Net 30 Payables – An Interesting Concept

Steve Gilbertson

Electramatic, Inc.

Minneapolis, MN

The original design and intent of paying invoices in 30 days was to allow for open accounts that provided for faster and more efficient transactions between businesses thereby minimizing paperwork, check writing and monetary exchange.

If Net 30 is a good concept- than Net 45 or Net 60 must be better – Right?

Nothing is further from the truth!

Business generates revenue through a service or a product. This requires cash; there are initial investments, a business plan, projections, benchmarks, and goals. When the plan is sound and executed properly the cash is managed, profits are made and the business grows and can prosper.  On the other hand when management does not plan properly, does not manage their affairs well profits and cash flow can and will suffer. A profitable business can go out of business for lack of good cash flow.

The question is what to do about poor cash flow?  It’s entirely proper and ethical to ask suppliers to extend terms to 45 or 60 days or longer for a very specific period of time. We have done this on two occasions during the past 13 years, one for 90 days and once for 120 days. At the end of the period we returned to Net 30. It was part of a specific structured intentional plan to get our cash flow back on track. Not every supplier agreed to the short term change in terms, and that’s fine. That is a business decision that they need to make based on their own business plan and circumstances.

Managing cash is intentional; it requires attention to detail and involves every aspect of the organization.

The United States has a major credit problem that has made its way around the world. Poor credit decisions have crippled the US economy as well as those of other countries. Credit is a catalyst and can also have devastating effects when mismanaged. The manufacturing sector of our economy has primarily been a cash sector operating on Net 30 for decades, we’ve done this successfully.  Further, our suppliers and vendors, whether they are raw material sources or the telephone company, all expect to be paid on a monthly basis.  So do our employees as they have bills to pay that are likely to be Net 30 as well.  Reducing our ability to pay them on time forces them to run up their own credit debt.

Our 2009 slow economy has also reduced the bottom line for almost everyone. Commodities are on the rise again and growth this year will be flat at best. As we turn the corner from this economic downturn, companies that have managed cash well will emerge stronger and ready for growth and a greater market share. Those companies that emerge cash poor or in greater debt will not be in a strong position to resource the expected growth.

If you have mandated Net 60 days to your suppliers, then as a supplier I believe that you have poor cash flow.

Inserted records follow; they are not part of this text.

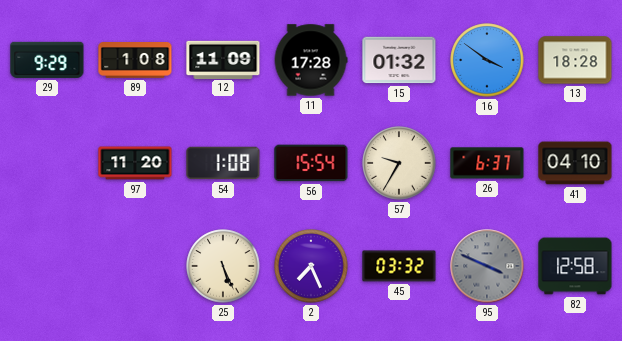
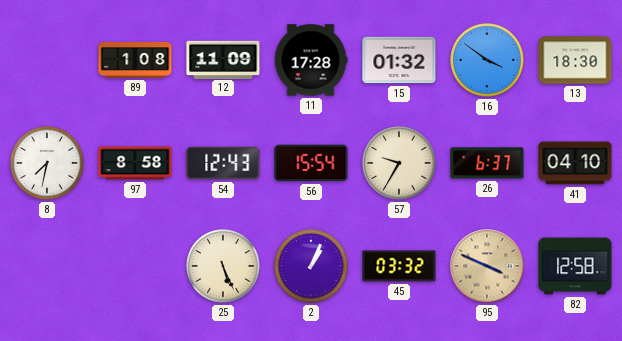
29: 9:29 -> none
13: 18:28 -> 18:30
8: none -> 7:32
97: 11:20 -> 8:58
54: 1:08 -> 12:43
2: 7:26 -> 1:04
95 dial: grey -> champagne
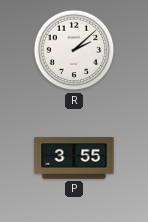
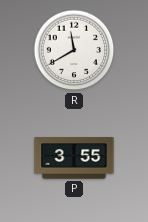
R: 2:08 -> 11:40
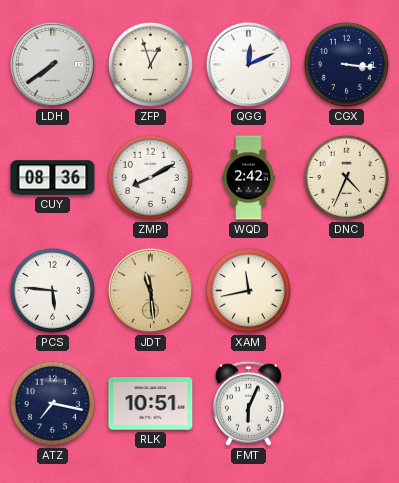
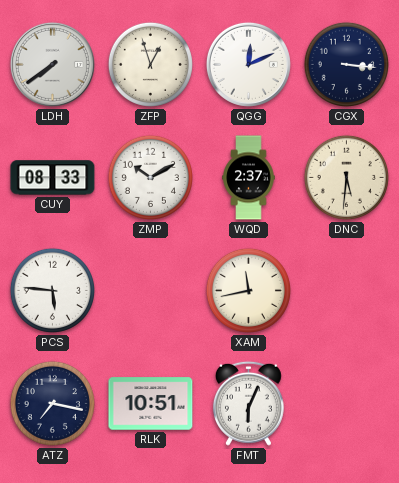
CUY: 08:36 -> 08:33
ZMP: 8:10 -> 10:10
WQD: 2:42 -> 2:37
DNC: 4:34 -> 5:31
JDT: 11:29 -> none
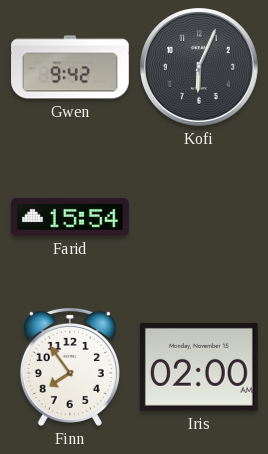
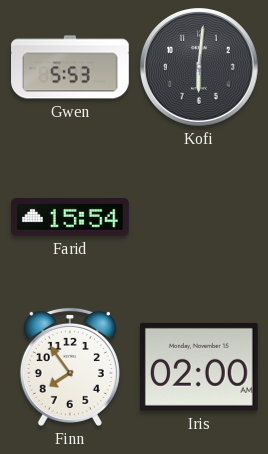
Gwen: 9:42 -> 5:53
Kofi: 6:04 -> 6:01
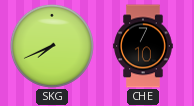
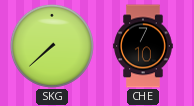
SKG: 7:41 -> 7:38
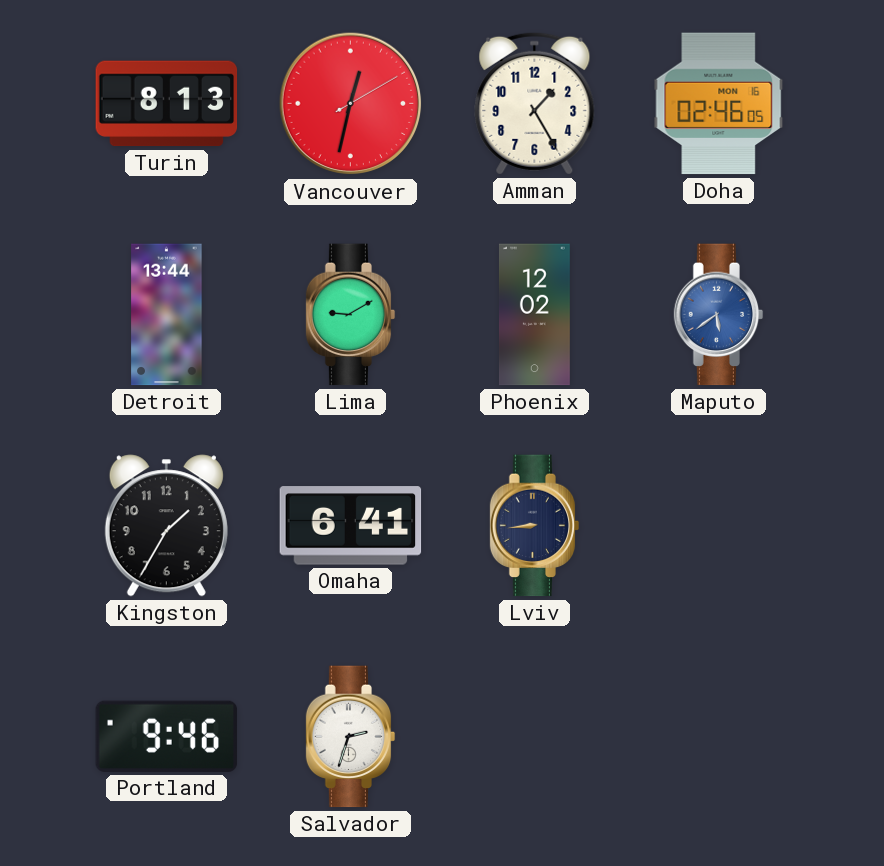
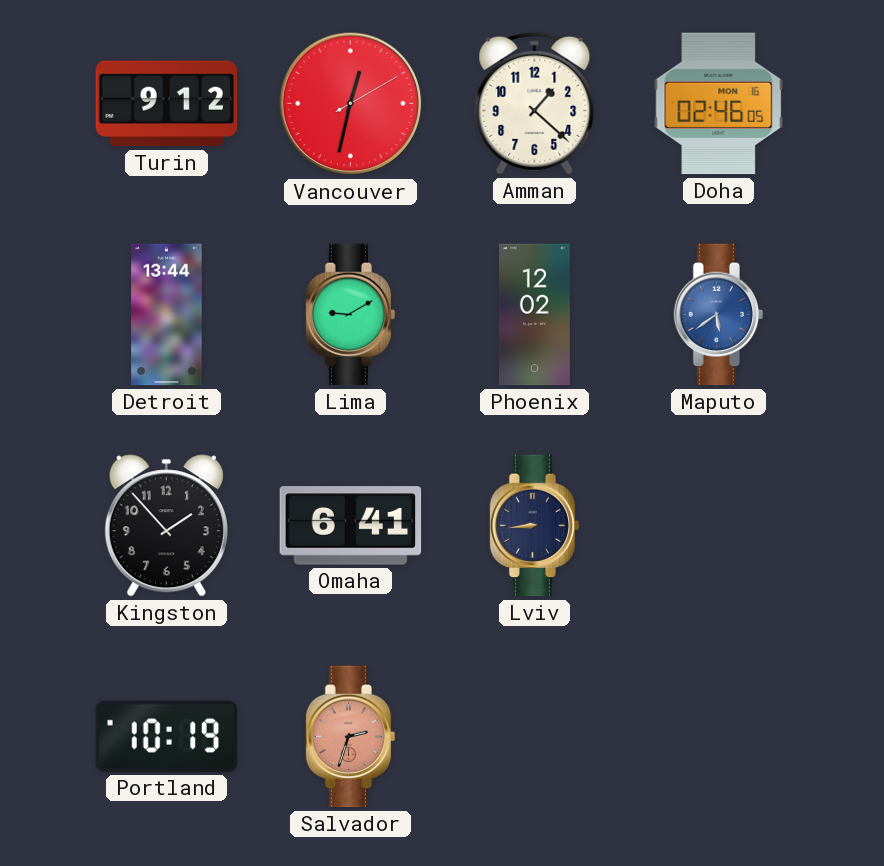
Turin: 8:13 -> 9:12
Amman: 1:25 -> 1:22
Kingston: 1:35 -> 1:53
Portland: 9:46 -> 10:19
Salvador dial: white -> salmon
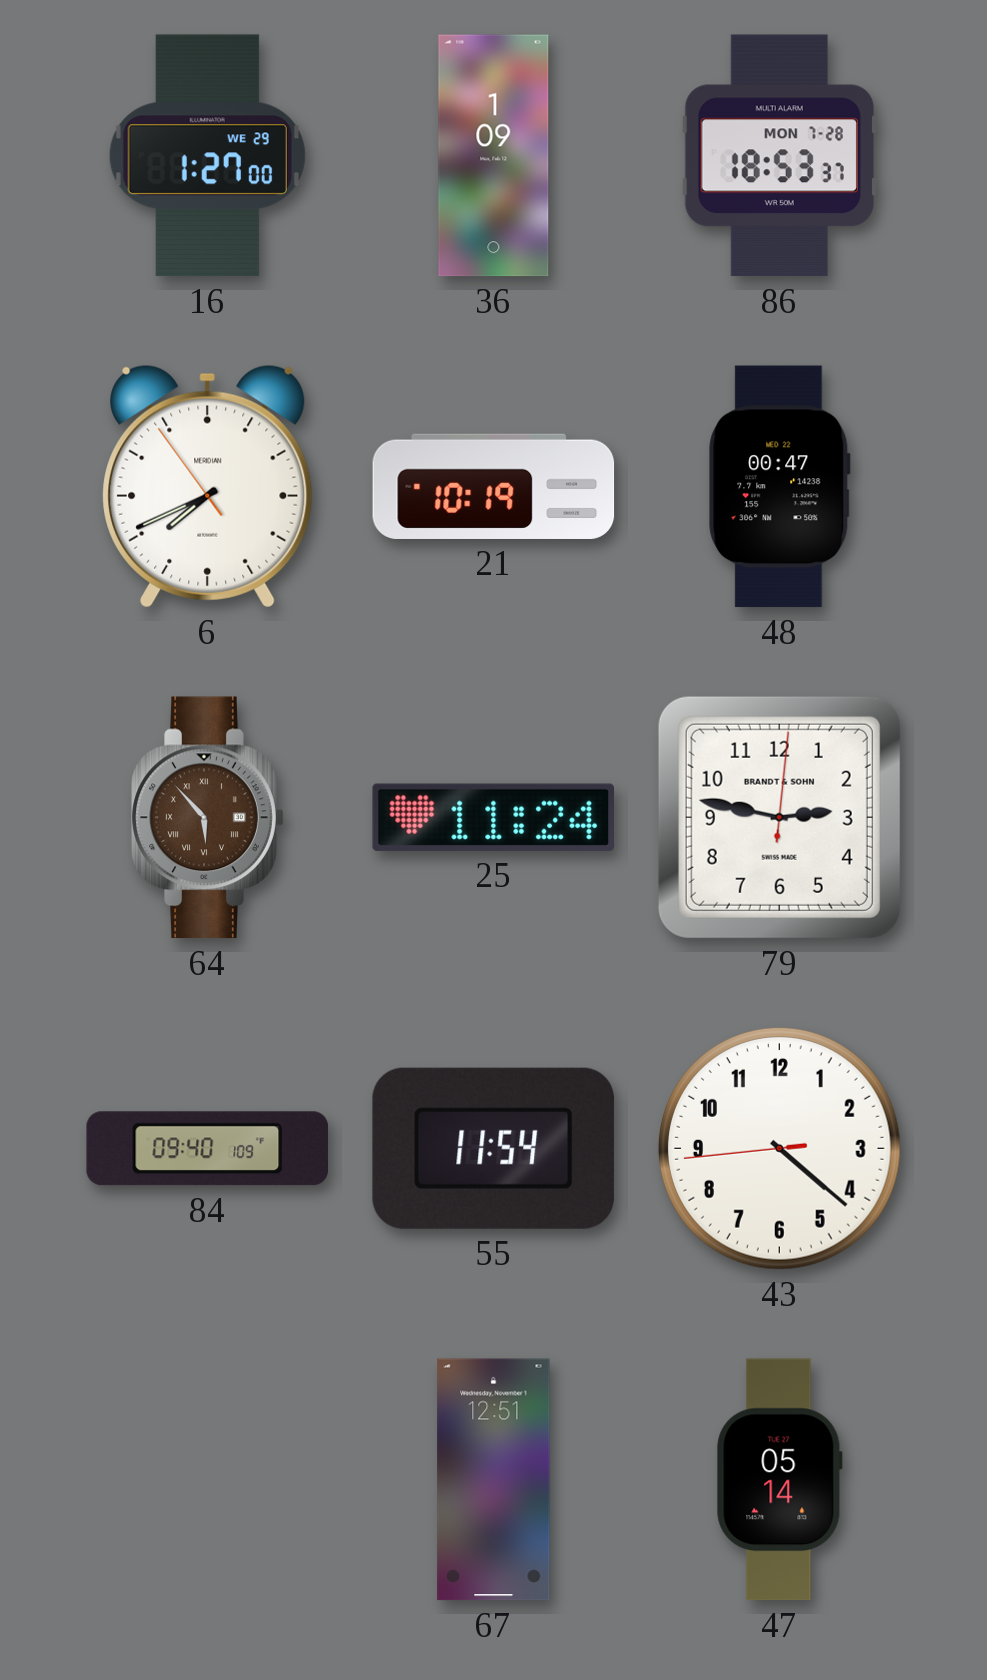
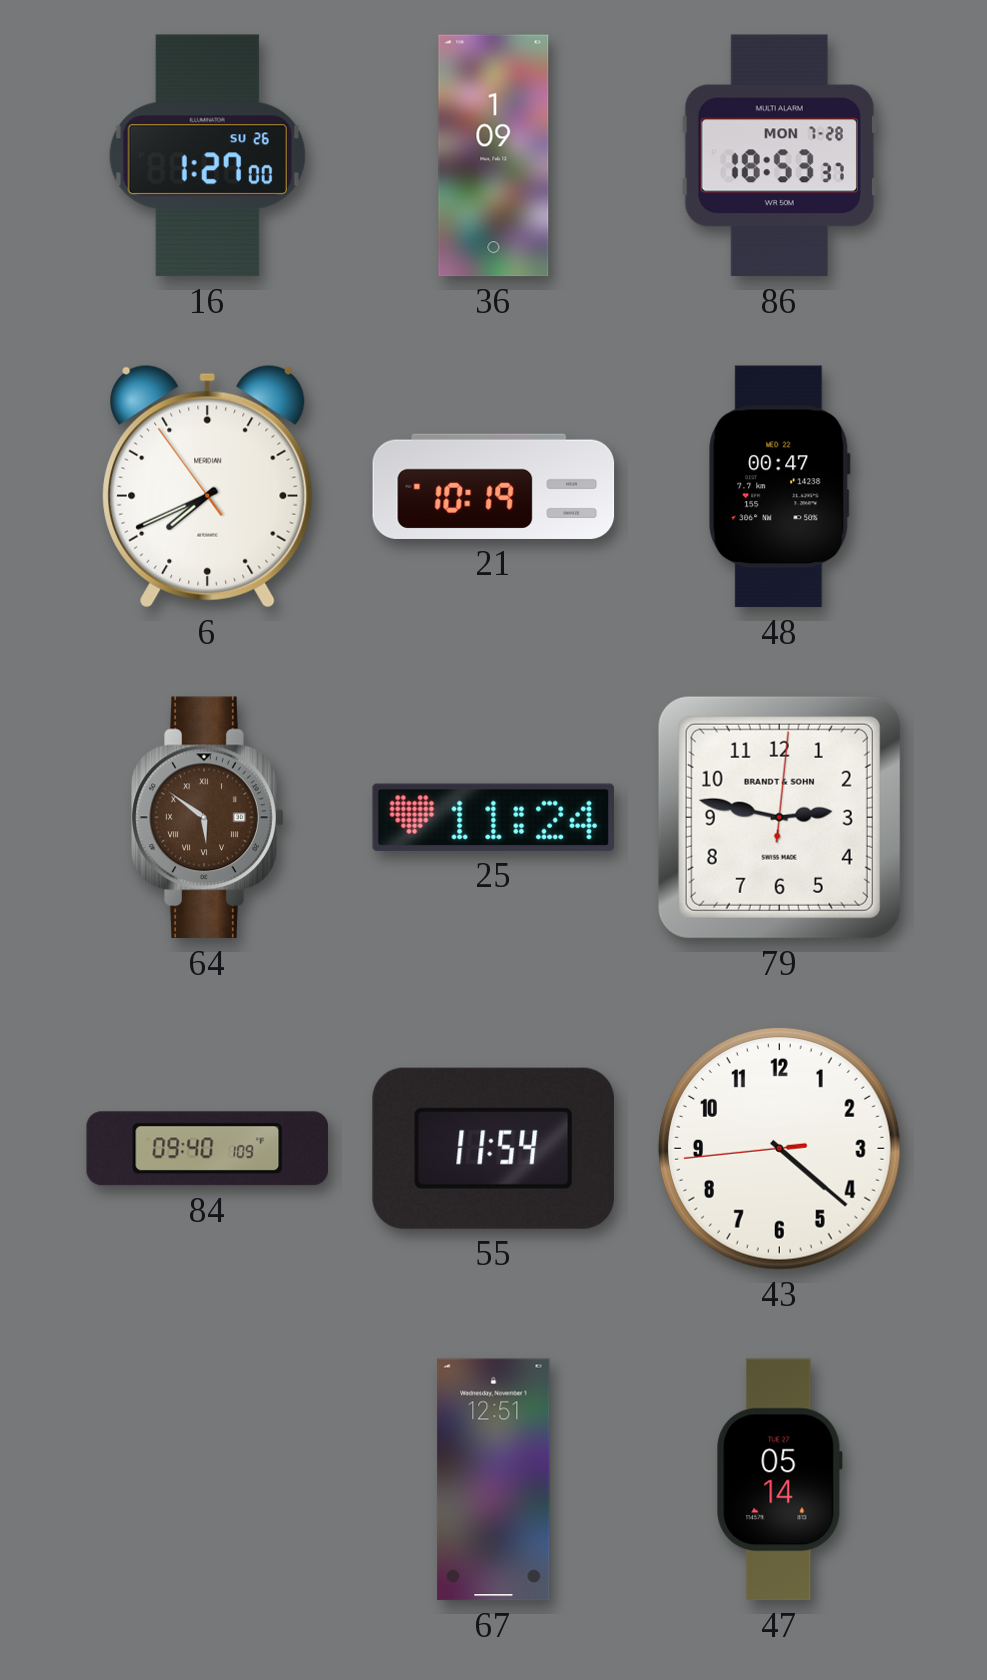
16 date: WE 29 -> SU 26
64: 5:53 -> 5:51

To ask for extended terms when they are not needed is dishonest and unethical. This is also contrary to building strong relationships with customers and partners as this decision weakens your position as a partner.

The result will weaken your place in the market in the long run. Net 60 is a simplistic approach, it didn’t take any creative thinking, and there isn’t anyone to pat on the back for strong leadership. I don’t expect my suppliers to fund my operation, that’s my responsibility and I have a line of credit with my bank for that. We recognize that using that line of credit adds cost to our operation, and we use it carefully.

It’s very misguided advice to think that our manufacturing industry will be better positioned and stronger operating on credit. Credit has a funny way of removing limitations that otherwise are the benchmarks for using cash properly to facilitate growth and stability especially in a down economy.